The agitations by MASSOB, IPOB and others arose as a result of glaring injustice, inequity and unfairness of the Nigerian federation. These are visible in the states’ and local governments’ structure, revenue allocation, and federal appointments. I can go on and on. These are legitimate concerns that should be addressed through dialogue for the desired peace to reign.
It should not be by force of arms. And we need not go to war to achieve these. We have trodden that path before. Nigeria’s unity should be by consensus and not by force. That is the more reason why this ‘change’ government must not joke with restructuring that most Nigerians are clamouring for now. The business of remaking Nigeria is too big to be left in the hands of the National Assembly and the National Council of State alone.
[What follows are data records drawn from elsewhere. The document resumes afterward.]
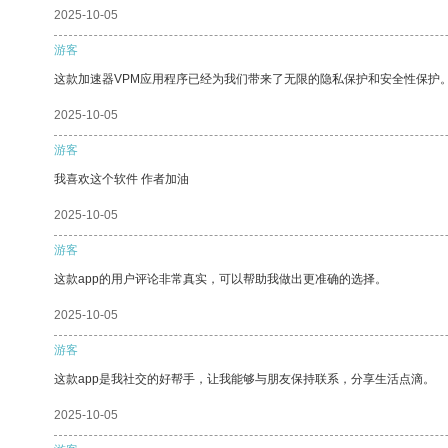
2025-10-05
游客
这款加速器VPM应用程序已经为我们带来了无限的隐私保护和安全性保护
2025-10-05
游客
我喜欢这个软件 作者加油
2025-10-05
游客
这款app的用户评论非常真实，可以帮助我做出更准确的选择。
2025-10-05
游客
这款app是我社交的好帮手，让我能够与朋友保持联系，分享生活点滴。
2025-10-05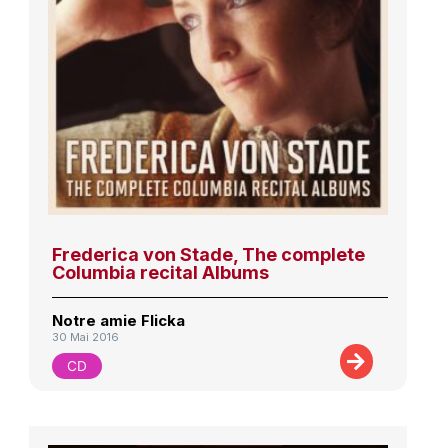
Frederica von Stade, The complete
Columbia recital Albums
Notre amie Flicka
30 Mai 2016
CD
It is the duty of all of us. These are some of the areas the critics of the speech have merit. But since the president had been away on sick leave and it is observable that he needed much time to rest and recover fully, he should not be burdened with a long speech that will itemize all our problems and treat them one by one. This is where Buhari supporters have merit.
Moreover, the president is not a man of many words. He says many things in a fewer words. He economizes words as if they are scarce commodities. He does not want to waste words. We should forgive him on that score. As a retired army general, his words come forcefully and lack the persuasion and sobriety required of his office. He really missed that golden opportunity to talk to Nigerians persuasively and play on their emotions.
In all these counts, let’s bear with him and give him the benefit of doubt that he meant well for the country. Let’s continue to pray for him and other leaders so that they can lead us well. Let’s not welcome him home with shouting bouts, hate speeches and needless confrontations. He needs peace to work well.
We can criticize him constructively and with love in defence of the constitution. Therefore, all separatist agitators and quit notice purveyors should also give the president a chance to address their grievances. Nothing works well by force of arms and ultimatums. Nigeria is our own, let’s make it better.